September 1, 2020
When day seven came, my strength and hope began to fade. At about 4:00 p.m. something inside of me began to die: hope. I was tired! Even eating was exhausting. I'd take one or two bites then need to nap. Deep inside I knew that if I went to sleep one more time, that I wasn't going to wake up again. And at that moment I desperately needed to go to sleep.
For a couple of minutes, I was angry with God. I had believed he would bring me through. I even said, "God, I don't understand. I trusted you. I couldn't treat my own kid this way." But then I thought about eternity with Him and said, "I'm sorry I'm upset. It's your right to call me home. You created me.

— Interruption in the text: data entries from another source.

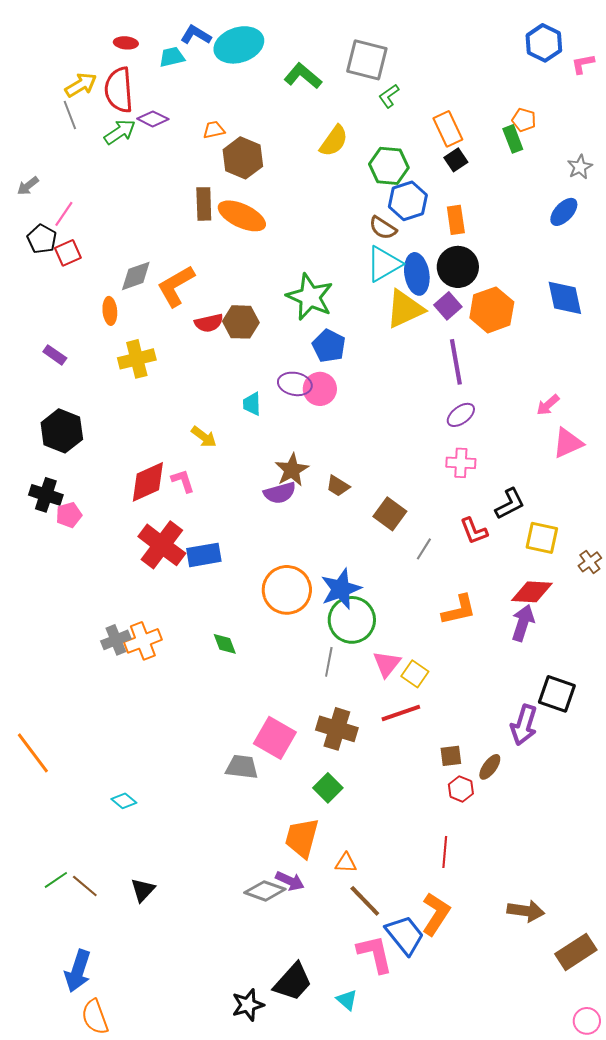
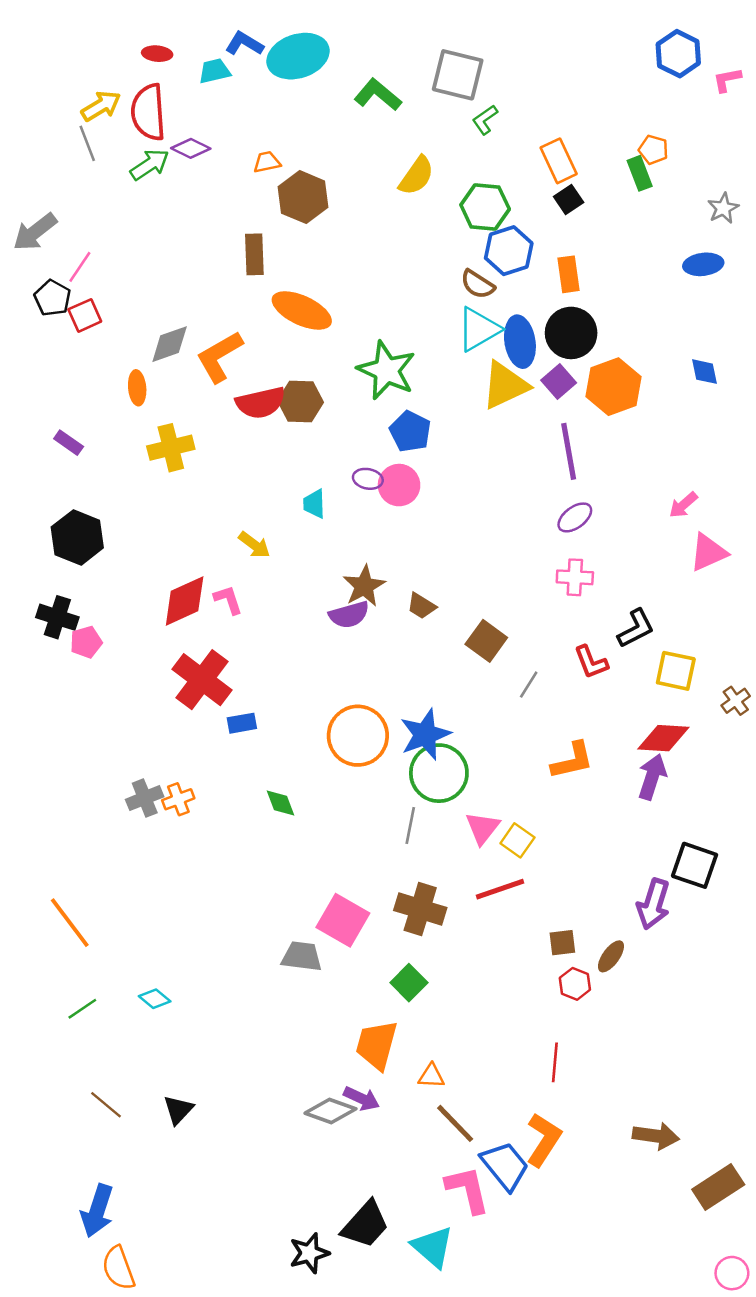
gray arrow: (28, 186) -> (35, 232), size x1.6
blue ellipse: (564, 212) -> (703, 264), turned 40
orange ellipse: (242, 216) -> (302, 310), moved
blue diamond: (565, 298) -> (705, 372), size x0.6
red semicircle: (209, 323) -> (261, 403), size x1.4
purple ellipse: (295, 384) -> (368, 479), size x0.7
blue rectangle: (204, 555) -> (242, 723), moved, size x0.7
orange cross: (143, 641) -> (178, 799), size x0.7
orange line: (33, 753) -> (70, 923), moved
green line: (56, 880) -> (82, 1009), moved
cyan triangle: (347, 1000) -> (433, 1247), size x1.6

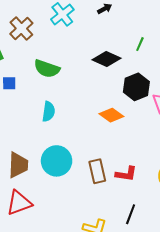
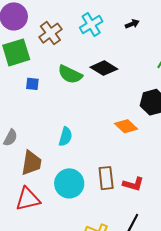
black diamond: (106, 59) -> (104, 68), moved
cyan semicircle: (49, 112) -> (65, 137), moved
cyan circle: (57, 161) -> (69, 183), moved

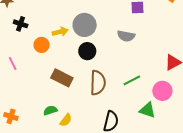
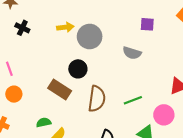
yellow arrow: (60, 32) -> (65, 27), moved
orange circle: (42, 45) -> (14, 94), moved
black circle: (87, 51) -> (78, 69), moved

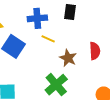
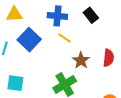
black rectangle: (70, 12) -> (91, 15), turned -56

I love you regardless. If this is your will and my work on Earth is done, then so be it." I closed my eyes and started to drift off.
Just then, the phone rang! The words, "Angela, we have a liver for you," were like gasoline thrown on embers freshly snuffed out. My hope erupted into a bonfire.
I do want to say that there's something very sobering about coming face to face with your own limitations. I think all of our lives we wonder how we would perform in certain scenarios. We want to believe that our courage, faith and strength would be up to the task. The truth is that we have our limits. II Corinthians 2:9 says that God's strength is made perfect in our weakness. I believe that when I reached the end of my strength and faith God stepped in a carried me. There's no way I would have survived what came next on my own.